Sur l'exception de non-lieu opposée en défense :
2. Aux termes de l'article L. 613-6 du code de l'entrée et du séjour des étrangers et du droit d'asile : " Lorsque la qualité de réfugié ou d'apatride est reconnue ou le bénéfice de la protection subsidiaire accordé à un étranger ayant antérieurement fait l'objet d'une décision portant obligation de quitter le territoire français, l'autorité administrative abroge cette décision. Elle délivre au réfugié la carte de résident prévue à l'article L. 424-1, au bénéficiaire de la protection subsidiaire la carte de séjour pluriannuelle prévue à l'article L. 424-9 et à l'étranger qui a obtenu le statut d'apatride la carte de séjour pluriannuelle prévue à l'article L. 424-18 ".
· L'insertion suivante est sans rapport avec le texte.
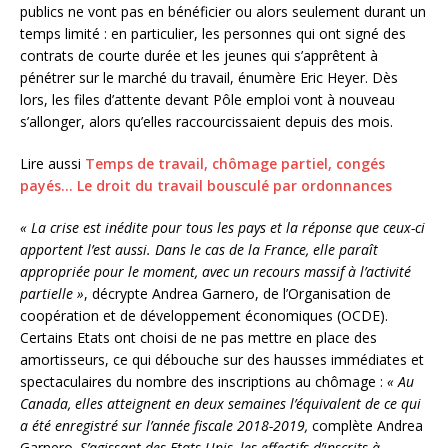
publics ne vont pas en bénéficier ou alors seulement durant un
temps limité : en particulier, les personnes qui ont signé des
contrats de courte durée et les jeunes qui s’apprêtent à
pénétrer sur le marché du travail, énumère Eric Heyer. Dès
lors, les files d’attente devant Pôle emploi vont à nouveau
s’allonger, alors qu’elles raccourcissaient depuis des mois.
Lire aussi
Temps de travail, chômage partiel, congés
payés… Le droit du travail bousculé par ordonnances
« La crise est inédite pour tous les pays et la réponse que ceux-ci
apportent l’est aussi. Dans le cas de la France, elle paraît
appropriée pour le moment, avec un recours massif à l’activité
partielle »
, décrypte Andrea Garnero, de l’Organisation de
coopération et de développement économiques (OCDE).
Certains Etats ont choisi de ne pas mettre en place des
amortisseurs, ce qui débouche sur des hausses immédiates et
spectaculaires du nombre des inscriptions au chômage :
« Au
Canada, elles atteignent en deux semaines l’équivalent de ce qui
a été enregistré sur l’année fiscale 2018-2019,
complète Andrea
Garnero.
S’agissant des Etats-Unis, les effectifs d’inscrits à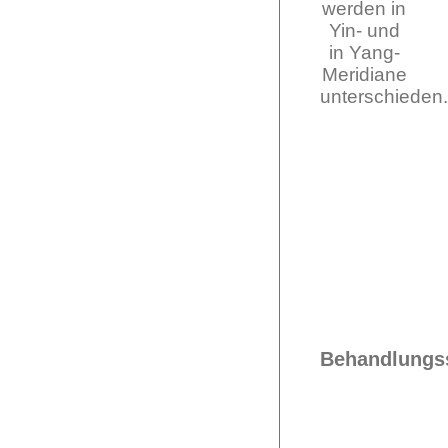
werden in
Yin- und
in Yang-
Meridiane
unterschieden.
Behandlungs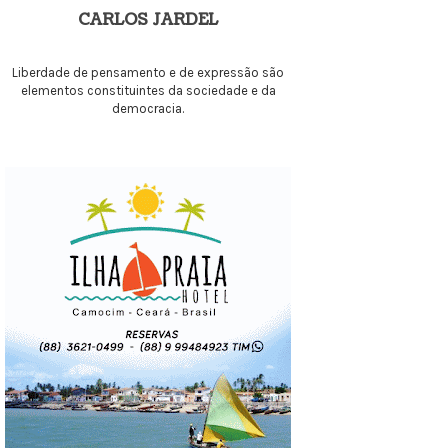
CARLOS JARDEL
Liberdade de pensamento e de expressão são
elementos constituintes da sociedade e da
democracia.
3. Il ressort des pièces du dossier que le requérant s'est vu reconnaitre la qualité de réfugié par une décision de la Cour nationale du droit d'asile du 21 février 2024 postérieure à l'arrêté attaqué et au jugement de première instance. Toutefois, le préfet de police, qui ne le soutient pas, n'a ni retiré cet arrêté ni abrogé celui-ci, comme il en avait pourtant l'obligation en vertu des dispositions citées au point précédent, sans qu'il ait reçu d'exécution. Dans ces conditions, le préfet de police n'est pas fondé à soutenir que l'objet du litige aurait disparu et que devrait ainsi être prononcé un non-lieu à statuer sur les conclusions à fin d'annulation de la requête de M. A....
Sur la requête de M. A... :
4. Ainsi qu'il a été dit au point 3, il ressort des pièces du dossier que M. A... s'est vu reconnaître la qualité de réfugié par une décision de la Cour nationale du droit d'asile du 21 février 2024. Cette décision, qui a un caractère recognitif, est réputée rétroagir à la date d'entrée en France de l'intéressé. Dans ces conditions, M. A... est fondé à soutenir que la décision lui faisant obligation de quitter le territoire français est privée de base légale et doit être annulée.
5. Il résulte de ce qui précède, et sans qu'il soit besoin d'examiner les autres moyens de la requête, que M. A... est fondé à soutenir que c'est à tort que, par le jugement attaqué, la magistrate désignée par le président du tribunal administratif de Paris a rejeté sa demande d'annulation de l'arrêté du 22 novembre 2023 par lequel le préfet de police l'a obligé à quitter le territoire français dans un délai de trente jours et a fixé le pays de destination.
Sur les frais d'instance :
6. En tout état de cause, il n'y a pas lieu, dans les circonstances de l'espèce de mettre à la charge de l'Etat la somme demandée par M. A... afin d'être versée à son conseil au titre des frais exposés et non compris dans les dépens.
DECIDE :
Article 1er : Le jugement n° 2328779 du 7 février 2024 du tribunal administratif de Paris est annulé.
Article 2 : L'arrêté du préfet de police du 22 novembre 2023 est annulé.
Article 3 : Le surplus des conclusions de la requête de M. A... est rejeté.
Article 4 : Le présent arrêt sera notifié à M. B... A... et au ministre d'Etat, ministre de l'intérieur.
Copie en sera adressée au préfet de police.
Délibéré après l'audience du 22 mai 2025, à laquelle siégeaient :
- M. Barthez, président ;
- Mme Milon, présidente assesseure ;
- M. Dubois, premier conseiller.
Rendu public par mise à disposition au greffe, le 13 juin 2025.
Le rapporteur,
J. DUBOISLe président,
A. BARTHEZ
La greffière,
E. VERGNOL
La République mande et ordonne au ministre d'Etat, ministre de l'intérieur en ce qui le concerne, ou à tous commissaires de justice à ce requis en ce qui concerne les voies de droit commun contre les parties privées, de pourvoir à l'exécution de la présente décision.